Data to use
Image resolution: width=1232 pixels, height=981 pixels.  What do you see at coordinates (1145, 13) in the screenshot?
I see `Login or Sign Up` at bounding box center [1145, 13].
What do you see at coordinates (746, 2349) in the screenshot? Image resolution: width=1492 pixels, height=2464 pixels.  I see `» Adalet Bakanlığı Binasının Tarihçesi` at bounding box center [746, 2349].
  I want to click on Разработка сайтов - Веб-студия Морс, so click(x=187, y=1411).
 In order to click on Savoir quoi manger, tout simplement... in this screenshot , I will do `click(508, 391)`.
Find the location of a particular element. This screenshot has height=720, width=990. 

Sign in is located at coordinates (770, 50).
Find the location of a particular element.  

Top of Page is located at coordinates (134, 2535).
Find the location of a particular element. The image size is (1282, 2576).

Problem
Once the listing has been read, copy every line of it exactly.

Task solution
Image resolution: width=1232 pixels, height=981 pixels.  What do you see at coordinates (1145, 13) in the screenshot?
I see `Login or Sign Up` at bounding box center [1145, 13].
What do you see at coordinates (746, 2349) in the screenshot? Image resolution: width=1492 pixels, height=2464 pixels.  I see `» Adalet Bakanlığı Binasının Tarihçesi` at bounding box center [746, 2349].
  I want to click on Разработка сайтов - Веб-студия Морс, so click(x=187, y=1411).
 In order to click on Savoir quoi manger, tout simplement... in this screenshot , I will do `click(508, 391)`.
Find the location of a particular element. This screenshot has height=720, width=990. 

Sign in is located at coordinates (770, 50).
Find the location of a particular element.  

Top of Page is located at coordinates (134, 2535).
Find the location of a particular element. The image size is (1282, 2576).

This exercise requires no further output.